Tag: Garante per la protezione dei dati personali, Responsabile della protezione dei dati personali


8 Gen 2018

I chiarimenti del Garante sul Responsabile della Protezione dei dati personali

Il Garante per la protezione dei dati personali, il 15 dicembre 2017, ha fornito sul proprio sito istituzionale una serie di chiarimenti in merito alla nomina ed alle funzioni del Responsabile sulla protezione dei dati personali (“RDP”), figura prevista dal Regolamento europeo UE 679/2016. Nello specifico, il Responsabile della protezione dei dati personali deve possedere specifiche competenze, essendo preferibile, qualora individuato internamente, che lo stesso sia un dirigente o un funzionario di alta professionalità, da designare con uno specifico atto scritto.

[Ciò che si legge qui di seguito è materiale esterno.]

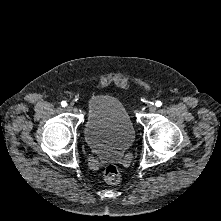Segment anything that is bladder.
<instances>
[{
  "instance_id": "bladder-1",
  "label": "bladder",
  "mask_w": 221,
  "mask_h": 221,
  "mask_svg": "<svg viewBox=\"0 0 221 221\" xmlns=\"http://www.w3.org/2000/svg\"><path fill=\"white\" fill-rule=\"evenodd\" d=\"M84 137L97 153L118 155L135 140L134 126L122 102L111 95H98L88 104Z\"/></svg>"
}]
</instances>
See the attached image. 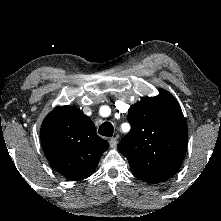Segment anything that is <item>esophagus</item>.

Il Garante precisa, altresì, che tale funzione non può essere svolta né dal responsabile aziendale dei sistemi informativi né da altro titolare di posizioni in conflitto di interessi. Il Garante osserva, inoltre, che seppur non esistano diplomi o lauree atte a formare il Responsabile della Protezione dei dati personali, nonostante lo stesso debba avere conoscenze giuridiche di una determinate specificità, è pur vero che oggi esistono dei corsi volti a formare tali figure professionali, la cui frequentazione è dal Garante stesso altamente consigliata. Infatti, si ricorda che la nomina di un soggetto incompetente o comunque non idoneo a svolgere le funzioni del Responsabile della Protezione dei dati personali potrebbe comportare per il Titolare del trattamento dei dati personali conseguenze di tipo sanzionatorio, quali il pagamento di sanzioni pecuniarie amministrative. Infine, si specifica che il ruolo può essere svolto anche da una persona giuridica, purché vi sia un persona fisica interna all’azienda che faccia da referente.